Could you give back every entry below exactly, with the pictures dropped?

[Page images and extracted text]

_ _ _ _ _

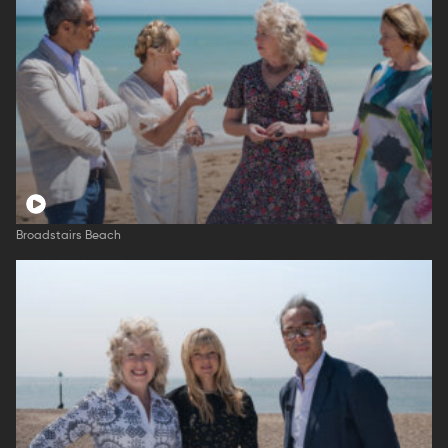
Broadstairs Beach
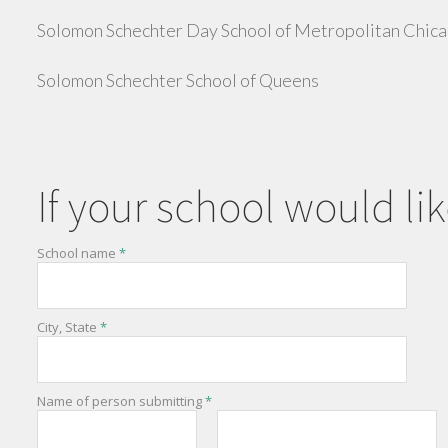
Solomon Schechter Day School of Metropolitan Chic
Solomon Schechter School of Queens
If your school would lik
School name
*
City, State
*
Name of person submitting
*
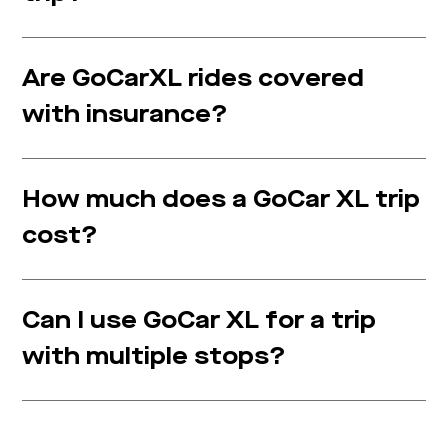
Are GoCarXL rides covered
with insurance?
How much does a GoCar XL trip
cost?
Can I use GoCar XL for a trip
with multiple stops?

_ _ _ _ _

## [Task output]
Broadstairs Beach
Solomon Schechter Day School of Metropolitan Chic
Solomon Schechter School of Queens
If your school would lik
School name
*
City, State
*
Name of person submitting
*
Are GoCarXL rides covered
with insurance?
How much does a GoCar XL trip
cost?
Can I use GoCar XL for a trip
with multiple stops?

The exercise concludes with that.